Extracted data entries:
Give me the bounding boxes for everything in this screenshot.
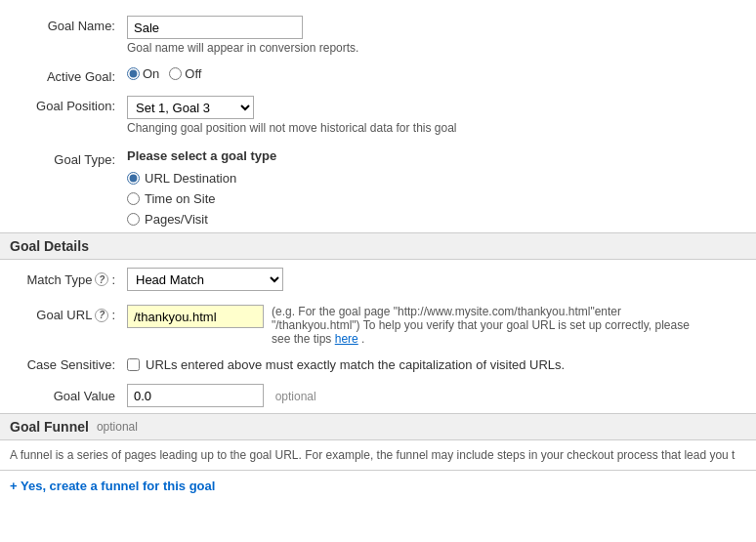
goal-funnel-title: Goal Funnel [10, 419, 89, 435]
goal-url-label-container: Goal URL ? : [10, 305, 127, 322]
match-type-select[interactable]: Head Match Exact Match Regular Expressio… [127, 268, 283, 291]
active-goal-on-radio[interactable] [127, 67, 140, 80]
active-goal-off-radio[interactable] [169, 67, 182, 80]
goal-position-label: Goal Position: [10, 96, 127, 113]
goal-value-content: optional [127, 384, 316, 407]
case-sensitive-content: URLs entered above must exactly match th… [127, 357, 565, 372]
match-type-row: Match Type ? : Head Match Exact Match Re… [0, 260, 756, 299]
goal-url-row: Goal URL ? : (e.g. For the goal page "ht… [0, 299, 756, 352]
goal-url-input[interactable] [127, 305, 264, 328]
goal-position-select[interactable]: Set 1, Goal 1 Set 1, Goal 2 Set 1, Goal … [127, 96, 254, 119]
goal-url-colon: : [111, 308, 115, 322]
goal-form: Goal Name: Goal name will appear in conv… [0, 0, 756, 511]
goal-value-optional: optional [275, 390, 316, 403]
match-type-content: Head Match Exact Match Regular Expressio… [127, 268, 283, 291]
goal-url-here-link[interactable]: here [335, 332, 358, 346]
goal-details-title: Goal Details [10, 238, 89, 254]
goal-position-row: Goal Position: Set 1, Goal 1 Set 1, Goal… [0, 90, 756, 141]
goal-type-url-label[interactable]: URL Destination [145, 171, 236, 186]
case-sensitive-label: Case Sensitive: [10, 357, 127, 372]
goal-name-hint: Goal name will appear in conversion repo… [127, 41, 746, 55]
goal-type-pages-option[interactable]: Pages/Visit [127, 212, 746, 227]
goal-position-hint: Changing goal position will not move his… [127, 121, 746, 135]
goal-url-help-icon[interactable]: ? [95, 309, 108, 322]
active-goal-row: Active Goal: On Off [0, 61, 756, 90]
goal-funnel-optional: optional [97, 420, 138, 434]
match-type-label-container: Match Type ? : [10, 272, 127, 287]
match-type-help-icon[interactable]: ? [95, 272, 108, 286]
goal-name-input[interactable] [127, 16, 303, 39]
active-goal-radio-group: On Off [127, 66, 746, 81]
goal-type-content: Please select a goal type URL Destinatio… [127, 148, 746, 227]
case-sensitive-checkbox[interactable] [127, 358, 140, 371]
goal-value-input[interactable] [127, 384, 264, 407]
goal-details-header: Goal Details [0, 232, 756, 260]
goal-type-url-radio[interactable] [127, 172, 140, 185]
goal-name-label: Goal Name: [10, 16, 127, 33]
active-goal-on-label[interactable]: On [143, 66, 159, 81]
goal-type-time-label[interactable]: Time on Site [145, 191, 216, 206]
active-goal-content: On Off [127, 66, 746, 81]
goal-type-time-option[interactable]: Time on Site [127, 191, 746, 206]
goal-url-label: Goal URL [36, 308, 92, 322]
active-goal-label: Active Goal: [10, 66, 127, 84]
create-funnel-row: + Yes, create a funnel for this goal [0, 470, 756, 501]
active-goal-off-label[interactable]: Off [185, 66, 201, 81]
goal-type-label: Goal Type: [10, 148, 127, 167]
goal-type-title: Please select a goal type [127, 148, 746, 163]
active-goal-on-option[interactable]: On [127, 66, 159, 81]
goal-type-pages-label[interactable]: Pages/Visit [145, 212, 208, 227]
active-goal-off-option[interactable]: Off [169, 66, 201, 81]
case-sensitive-hint: URLs entered above must exactly match th… [146, 357, 565, 372]
goal-url-hint: (e.g. For the goal page "http://www.mysi… [272, 305, 692, 346]
goal-position-content: Set 1, Goal 1 Set 1, Goal 2 Set 1, Goal … [127, 96, 746, 135]
goal-url-content [127, 305, 264, 328]
goal-funnel-header: Goal Funnel optional [0, 413, 756, 440]
goal-type-url-option[interactable]: URL Destination [127, 171, 746, 186]
goal-type-options: URL Destination Time on Site Pages/Visit [127, 171, 746, 227]
goal-name-row: Goal Name: Goal name will appear in conv… [0, 10, 756, 61]
goal-funnel-description: A funnel is a series of pages leading up… [0, 440, 756, 470]
goal-value-label: Goal Value [10, 389, 127, 403]
case-sensitive-row: Case Sensitive: URLs entered above must … [0, 352, 756, 378]
goal-type-row: Goal Type: Please select a goal type URL… [0, 141, 756, 232]
goal-type-time-radio[interactable] [127, 192, 140, 205]
match-type-label: Match Type [26, 272, 92, 287]
goal-name-content: Goal name will appear in conversion repo… [127, 16, 746, 55]
goal-url-period: . [361, 332, 364, 346]
goal-value-row: Goal Value optional [0, 378, 756, 413]
goal-type-pages-radio[interactable] [127, 213, 140, 226]
create-funnel-link[interactable]: + Yes, create a funnel for this goal [10, 479, 215, 493]
match-type-colon: : [111, 272, 115, 287]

(Task directions)
Each of the entries above must be copied exactly, but the pictures stay out.

(Exercise solution)
Give me the bounding boxes for everything in this screenshot.
goal-funnel-title: Goal Funnel [10, 419, 89, 435]
goal-url-label-container: Goal URL ? : [10, 305, 127, 322]
match-type-select[interactable]: Head Match Exact Match Regular Expressio… [127, 268, 283, 291]
active-goal-on-radio[interactable] [127, 67, 140, 80]
active-goal-off-radio[interactable] [169, 67, 182, 80]
goal-position-label: Goal Position: [10, 96, 127, 113]
goal-value-content: optional [127, 384, 316, 407]
case-sensitive-content: URLs entered above must exactly match th… [127, 357, 565, 372]
match-type-row: Match Type ? : Head Match Exact Match Re… [0, 260, 756, 299]
goal-url-row: Goal URL ? : (e.g. For the goal page "ht… [0, 299, 756, 352]
goal-url-input[interactable] [127, 305, 264, 328]
goal-position-select[interactable]: Set 1, Goal 1 Set 1, Goal 2 Set 1, Goal … [127, 96, 254, 119]
goal-url-colon: : [111, 308, 115, 322]
goal-form: Goal Name: Goal name will appear in conv… [0, 0, 756, 511]
goal-value-optional: optional [275, 390, 316, 403]
match-type-content: Head Match Exact Match Regular Expressio… [127, 268, 283, 291]
goal-url-here-link[interactable]: here [335, 332, 358, 346]
goal-details-title: Goal Details [10, 238, 89, 254]
goal-position-row: Goal Position: Set 1, Goal 1 Set 1, Goal… [0, 90, 756, 141]
goal-type-url-label[interactable]: URL Destination [145, 171, 236, 186]
case-sensitive-label: Case Sensitive: [10, 357, 127, 372]
goal-name-hint: Goal name will appear in conversion repo… [127, 41, 746, 55]
goal-type-pages-option[interactable]: Pages/Visit [127, 212, 746, 227]
goal-position-hint: Changing goal position will not move his… [127, 121, 746, 135]
goal-url-help-icon[interactable]: ? [95, 309, 108, 322]
active-goal-row: Active Goal: On Off [0, 61, 756, 90]
goal-funnel-optional: optional [97, 420, 138, 434]
match-type-label-container: Match Type ? : [10, 272, 127, 287]
match-type-help-icon[interactable]: ? [95, 272, 108, 286]
goal-name-input[interactable] [127, 16, 303, 39]
active-goal-radio-group: On Off [127, 66, 746, 81]
goal-type-content: Please select a goal type URL Destinatio… [127, 148, 746, 227]
case-sensitive-checkbox[interactable] [127, 358, 140, 371]
goal-value-input[interactable] [127, 384, 264, 407]
goal-details-header: Goal Details [0, 232, 756, 260]
goal-type-url-radio[interactable] [127, 172, 140, 185]
goal-name-label: Goal Name: [10, 16, 127, 33]
active-goal-on-label[interactable]: On [143, 66, 159, 81]
goal-type-time-label[interactable]: Time on Site [145, 191, 216, 206]
active-goal-content: On Off [127, 66, 746, 81]
goal-type-time-option[interactable]: Time on Site [127, 191, 746, 206]
goal-url-label: Goal URL [36, 308, 92, 322]
active-goal-label: Active Goal: [10, 66, 127, 84]
create-funnel-row: + Yes, create a funnel for this goal [0, 470, 756, 501]
active-goal-off-label[interactable]: Off [185, 66, 201, 81]
goal-type-label: Goal Type: [10, 148, 127, 167]
goal-type-title: Please select a goal type [127, 148, 746, 163]
active-goal-on-option[interactable]: On [127, 66, 159, 81]
goal-type-pages-label[interactable]: Pages/Visit [145, 212, 208, 227]
active-goal-off-option[interactable]: Off [169, 66, 201, 81]
case-sensitive-hint: URLs entered above must exactly match th… [146, 357, 565, 372]
goal-url-hint: (e.g. For the goal page "http://www.mysi… [272, 305, 692, 346]
goal-position-content: Set 1, Goal 1 Set 1, Goal 2 Set 1, Goal … [127, 96, 746, 135]
goal-url-content [127, 305, 264, 328]
goal-funnel-header: Goal Funnel optional [0, 413, 756, 440]
goal-type-url-option[interactable]: URL Destination [127, 171, 746, 186]
goal-type-options: URL Destination Time on Site Pages/Visit [127, 171, 746, 227]
goal-name-row: Goal Name: Goal name will appear in conv… [0, 10, 756, 61]
goal-funnel-description: A funnel is a series of pages leading up… [0, 440, 756, 470]
goal-value-label: Goal Value [10, 389, 127, 403]
case-sensitive-row: Case Sensitive: URLs entered above must … [0, 352, 756, 378]
goal-type-row: Goal Type: Please select a goal type URL… [0, 141, 756, 232]
goal-type-time-radio[interactable] [127, 192, 140, 205]
match-type-label: Match Type [26, 272, 92, 287]
goal-name-content: Goal name will appear in conversion repo… [127, 16, 746, 55]
goal-url-period: . [361, 332, 364, 346]
goal-value-row: Goal Value optional [0, 378, 756, 413]
goal-type-pages-radio[interactable] [127, 213, 140, 226]
create-funnel-link[interactable]: + Yes, create a funnel for this goal [10, 479, 215, 493]
match-type-colon: : [111, 272, 115, 287]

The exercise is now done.